Senior strategist still forecasting 1,900 on the S&P 500 by year-end, which would mean another 6.6% gain on top of the 25% recorded already this year.

Value remains in the U.S. stock market even after the S&P 500 has surged 25% this year to a record, according to Abby Joseph Cohen, a senior investment strategist at The Goldman Sachs Group Inc.
Price-earnings ratios are lower now than the last time stocks were near these levels, Ms. Cohen said in a Bloomberg Radio interview. She forecasts the S&P 500 will reach 1,900 by the end of 2014, a 6.6% gain from Wednesday’s close.
“Companies right now are increasingly enthusiastic about the dynamism in the economy,” said Ms. Cohen. “There’s value in the market right now. The U.S. economy will likely grow faster next year.”

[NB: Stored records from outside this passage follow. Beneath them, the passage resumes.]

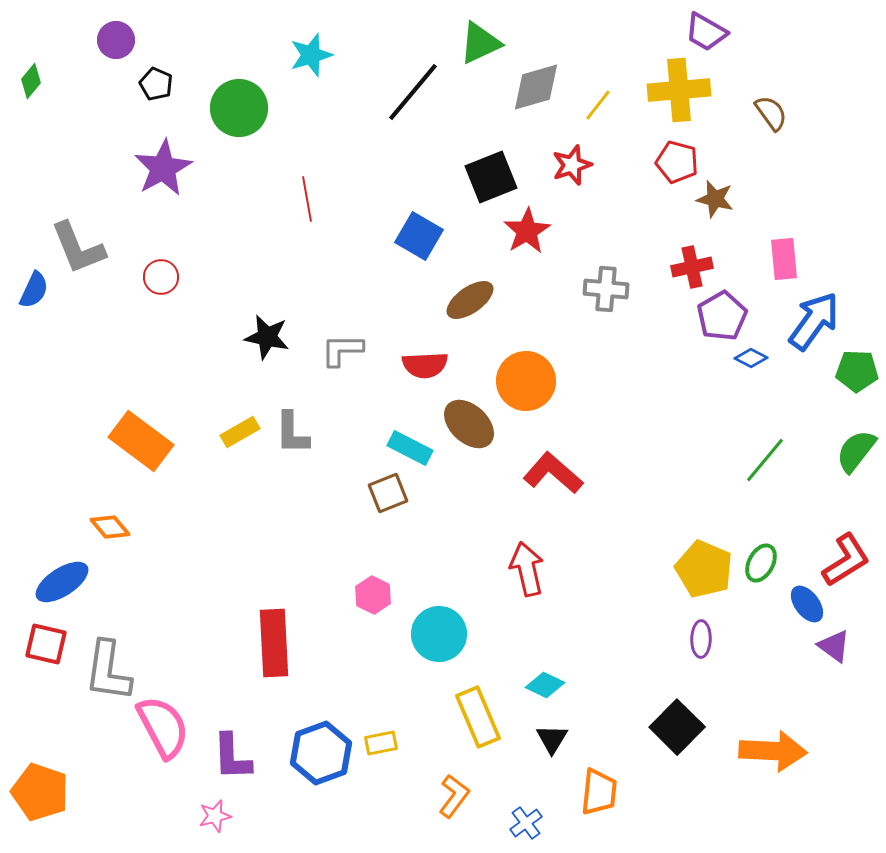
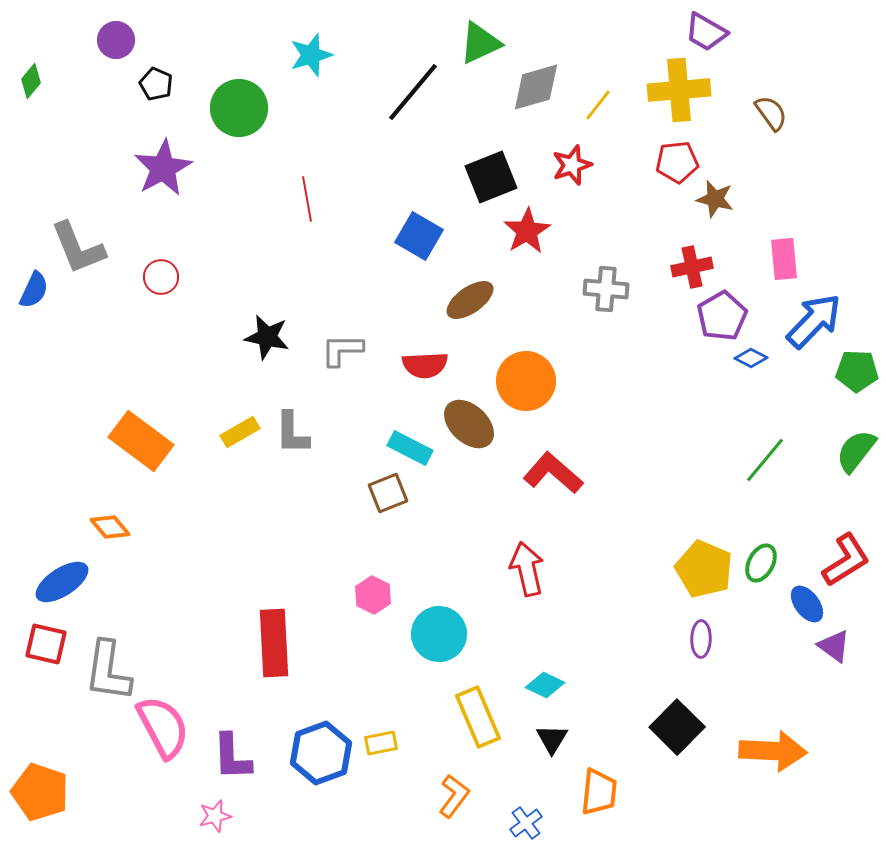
red pentagon at (677, 162): rotated 21 degrees counterclockwise
blue arrow at (814, 321): rotated 8 degrees clockwise
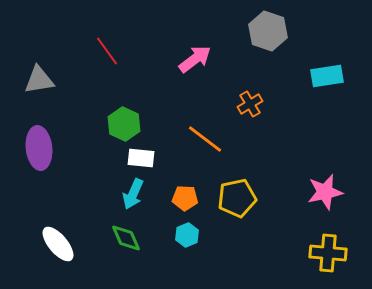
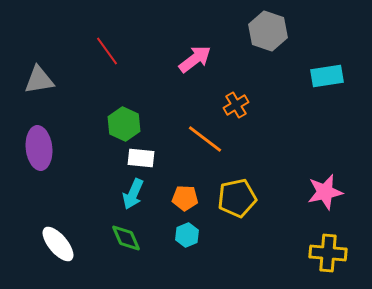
orange cross: moved 14 px left, 1 px down
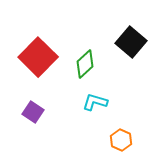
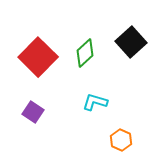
black square: rotated 8 degrees clockwise
green diamond: moved 11 px up
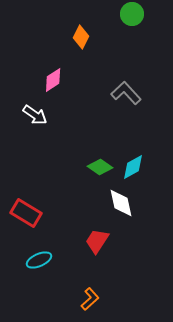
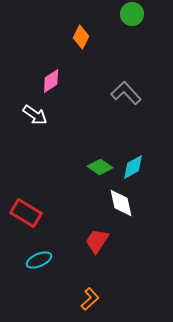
pink diamond: moved 2 px left, 1 px down
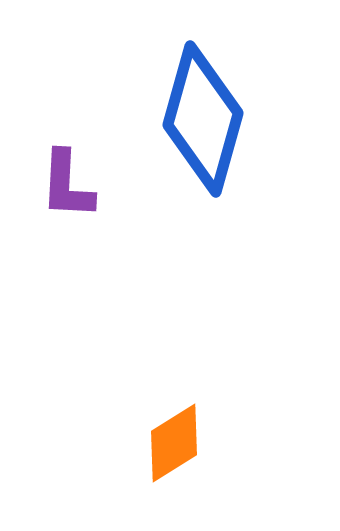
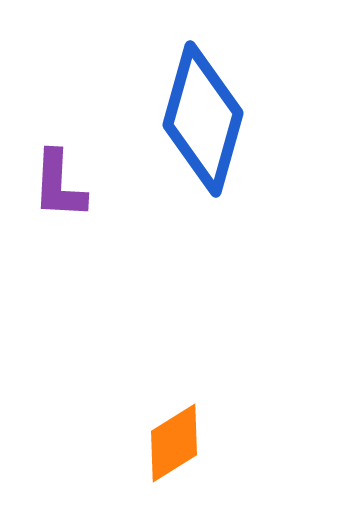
purple L-shape: moved 8 px left
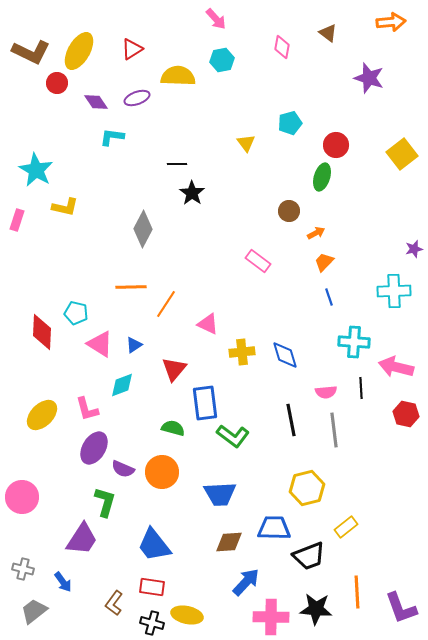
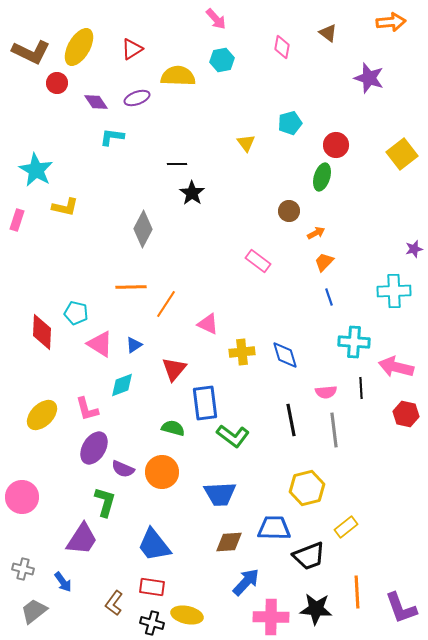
yellow ellipse at (79, 51): moved 4 px up
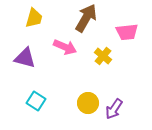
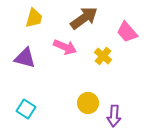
brown arrow: moved 2 px left; rotated 24 degrees clockwise
pink trapezoid: rotated 55 degrees clockwise
cyan square: moved 10 px left, 8 px down
purple arrow: moved 7 px down; rotated 30 degrees counterclockwise
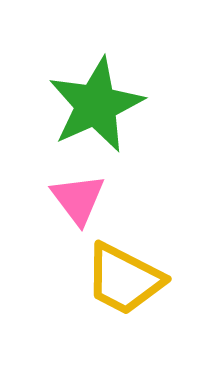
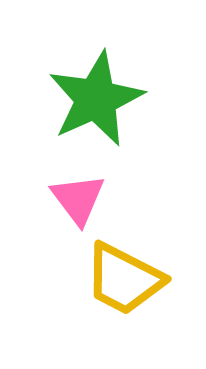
green star: moved 6 px up
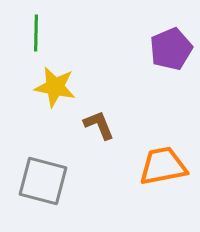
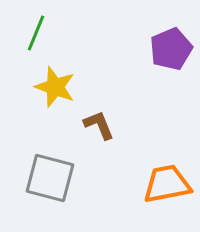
green line: rotated 21 degrees clockwise
yellow star: rotated 9 degrees clockwise
orange trapezoid: moved 4 px right, 18 px down
gray square: moved 7 px right, 3 px up
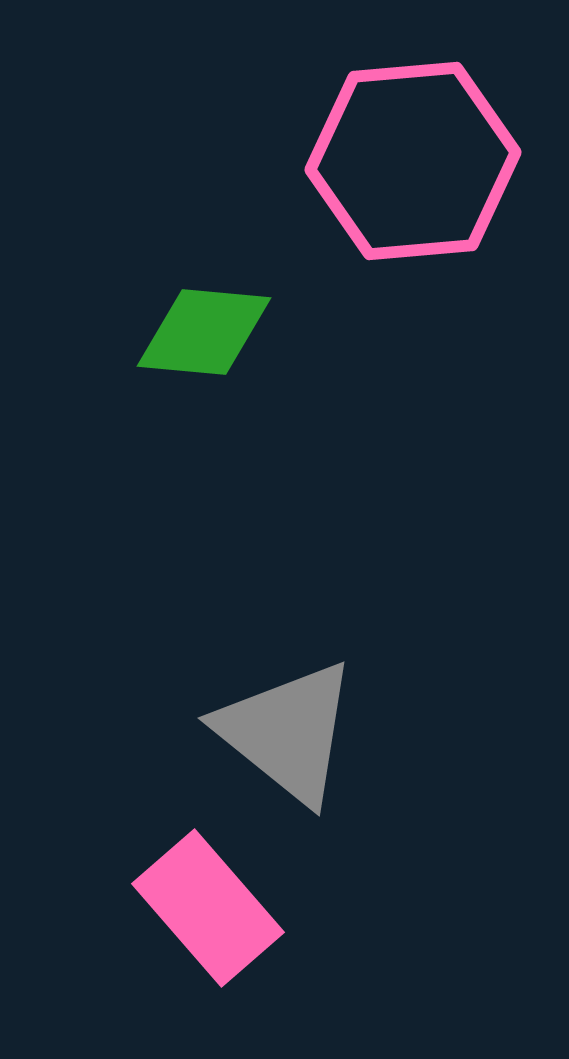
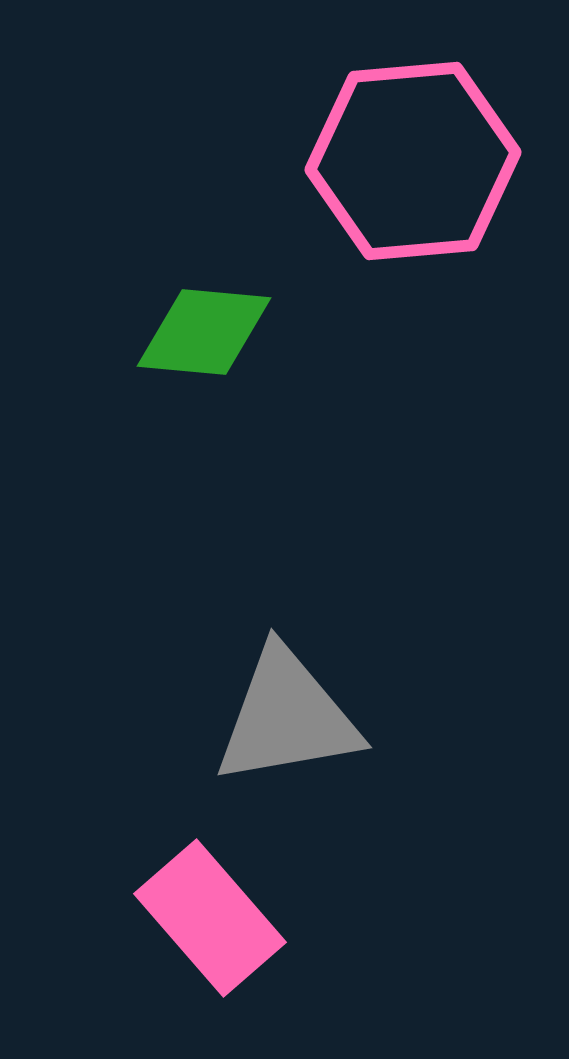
gray triangle: moved 15 px up; rotated 49 degrees counterclockwise
pink rectangle: moved 2 px right, 10 px down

On Wednesday, the S&P 500 gained 0.8% to a record 1,782, surpassing a previous high set Oct. 29 and heading for the steepest annual rally in a decade. Ms. Cohen’s forecast for the gauge to reach 1,900 by the end of 2014 matches the median estimate in a Bloomberg news survey of strategists this month.
Gains in stocks have come as the Federal Reserve maintained its unprecedented stimulus. Ms. Yellen, nominated to be the next chairman of the Fed, said Wednesday in testimony during her confirmation hearing before the Senate Banking Committee that the economy and labor market are performing “far short of their potential” and must improve before the central bank can begin reducing its $85 billion in monthly asset purchases.
Ms. Cohen called Ms. Yellen one of the finest policy analysts in the U.S. and deserves to be confirmed.
The S&P 500 is trading at 16.1 times projected earnings, compared with a five-year average of 14 times, according to data compiled by Bloomberg. Of the more than 450 index members that have reported earnings this season, 75% have posted profit that exceeded analysts’ estimates, while 54% beat sales predictions, data compiled by Bloomberg show.